Jim Nasby <jim(at)nasby(dot)net> writes:
> On 8/26/14, 8:40 AM, Heikki Linnakangas wrote:
>> Just so everyone is on the same page on what kind of queries this helps with, here are some examples from the added regression tests:
>>
> -- Test join removals for semi and anti joins
> CREATE TEMP TABLE b (id INT NOT NULL PRIMARY KEY, val INT);
> CREATE TEMP TABLE a (id INT NOT NULL PRIMARY KEY, b_id INT REFERENCES b(id));
> -- should remove semi join to b
> EXPLAIN (COSTS OFF)
> SELECT id FROM a WHERE b_id IN(SELECT id FROM b);
> <snip>
> SELECT id FROM a WHERE EXISTS(SELECT 1 FROM b WHERE a.b_id = id);

> I also fail to see a use for examples that are that silly *unless* we're talking machine-generated SQL, but I suspect that normally uses JOINS.

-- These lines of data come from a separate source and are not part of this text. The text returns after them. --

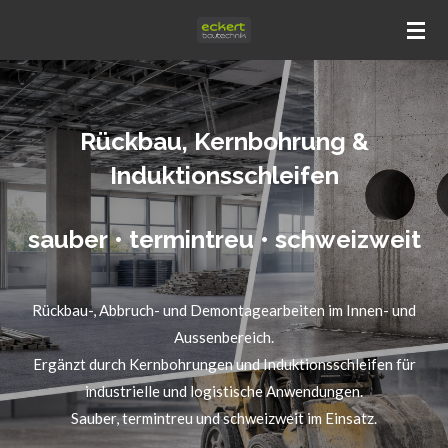
Zum
Hauptinhalt
springen
Rückbau, Kernbohrung &
Induktionsschleifen
sauber • termintreu • schweizweit
Rückbau-, Abbruch- und Demontagearbeiten im Innen- und
Aussenbereich.
Ergänzt durch Kernbohrungen und Induktionsschleifen für
industrielle und logistische Anwendungen.
Sauber, termintreu und schweizweit im Einsatz.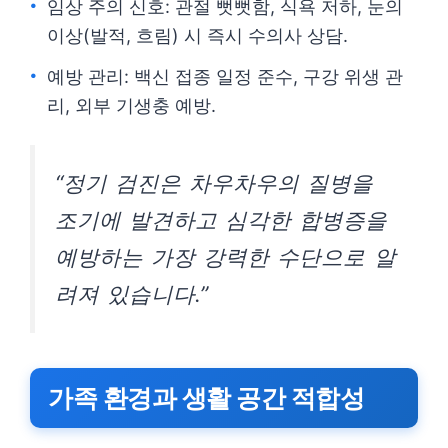
임상 주의 신호: 관절 뻣뻣함, 식욕 저하, 눈의
이상(발적, 흐림) 시 즉시 수의사 상담.
예방 관리: 백신 접종 일정 준수, 구강 위생 관
리, 외부 기생충 예방.
“정기 검진은 차우차우의 질병을
조기에 발견하고 심각한 합병증을
예방하는 가장 강력한 수단으로 알
려져 있습니다.”
가족 환경과 생활 공간 적합성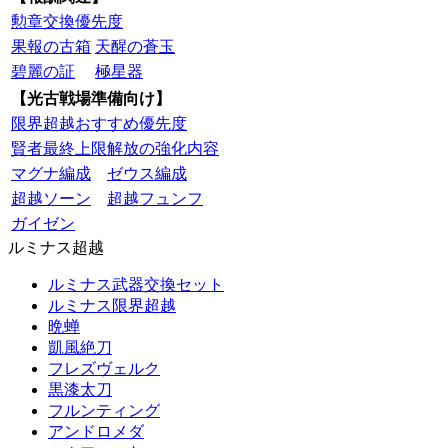
勲章交換優先度
果報の古箱
天醒の蒼玉
碧麗の証
極星器
【光古戦場準備向け】
限界超越おすすめ優先度
賢者最終上限解放の強化内容
マグナ編成
ゼウス編成
超越ソーン
超越フュンフ
ガイゼン
ルミナス超越
ルミナス武器交換セット
ルミナス限界超越
晩蝉
凱風絶刀
フレズヴェルク
黒漆太刀
フルンティング
アンドロメダ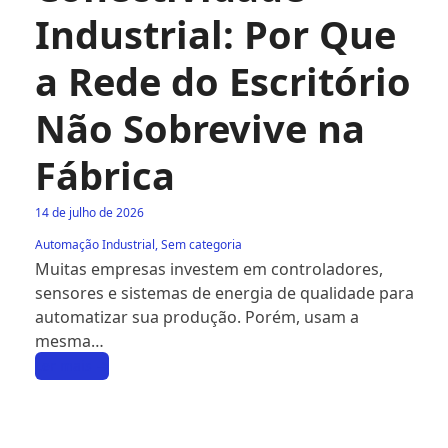
Industrial: Por Que
a Rede do Escritório
Não Sobrevive na
Fábrica
14 de julho de 2026
Automação Industrial
,
Sem categoria
Muitas empresas investem em controladores,
sensores e sistemas de energia de qualidade para
automatizar sua produção. Porém, usam a
mesma…
Ler mais
→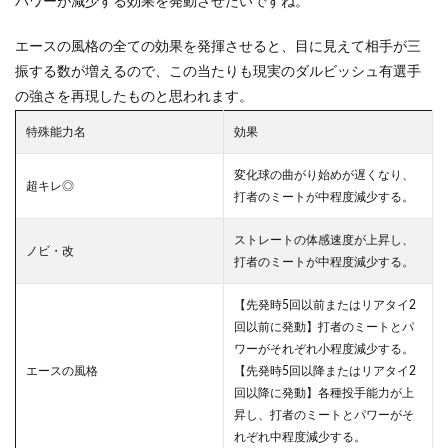
パワーが減少する効果を発動させたいですね。
村克
也の
エースの風格の全ての効果を発揮させると、目に見えて相手が三
性能
振する数が増えるので、この当たりも現実のダルビッシュ有選手
を紹
介
の強さを再現したものと思われます。
1.3.1
特殊能力名
効果
野村克
也の特
変化球の曲がり始めが遅くなり、
殊能力
超キレ◎
打者のミートが中程度減少する。
2
まと
ストレートの体感速度が上昇し、
め
ノビ・改
打者のミートが中程度減少する。
【先発時5回以前またはリアタイ2
回以前に発動】打者のミートとパ
ワーがそれぞれ小程度減少する。
エースの風格
【先発時5回以降またはリアタイ2
回以降に発動】各種投手能力が上
昇し、打者のミートとパワーがそ
れぞれ中程度減少する。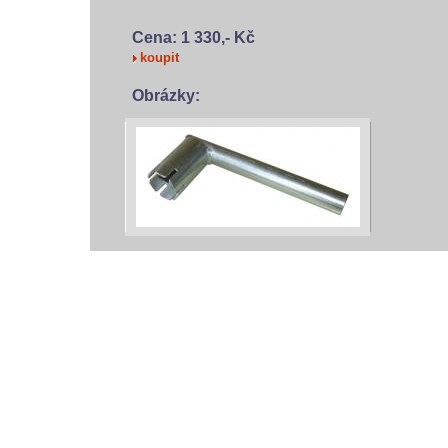
Cena: 1 330,- Kč
koupit
Obrázky:
vodácký bazar
vodácké noviny
pyranha.cz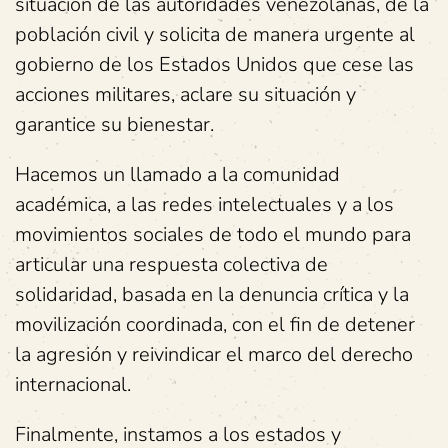
situación de las autoridades venezolanas, de la
población civil y solicita de manera urgente al
gobierno de los Estados Unidos que cese las
acciones militares, aclare su situación y
garantice su bienestar.
Hacemos un llamado a la comunidad
académica, a las redes intelectuales y a los
movimientos sociales de todo el mundo para
articular una respuesta colectiva de
solidaridad, basada en la denuncia crítica y la
movilización coordinada, con el fin de detener
la agresión y reivindicar el marco del derecho
internacional.
Finalmente, instamos a los estados y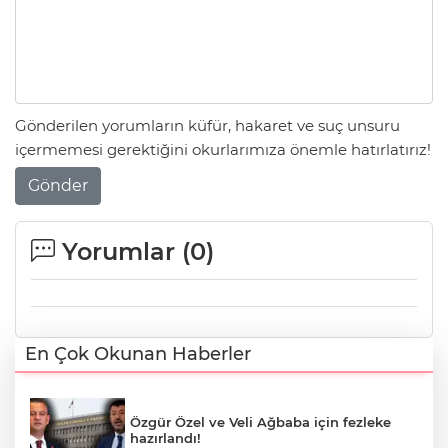
Gönderilen yorumların küfür, hakaret ve suç unsuru
içermemesi gerektiğini okurlarımıza önemle hatırlatırız!
Gönder
Yorumlar (
0
)
En Çok Okunan Haberler
Özgür Özel ve Veli Ağbaba için fezleke
hazırlandı!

> Where I would expect this to be useful is in cases where we can pre-evaluate some other condition in the subqueries to make the subqueries useless (ie: SELECT id FROM b WHERE 1=1), or where the condition could be passed through (ie: SELECT id FROM b WHERE id=42). Another possibility would be if there's a condition in the subquery that could trigger constraint elimination.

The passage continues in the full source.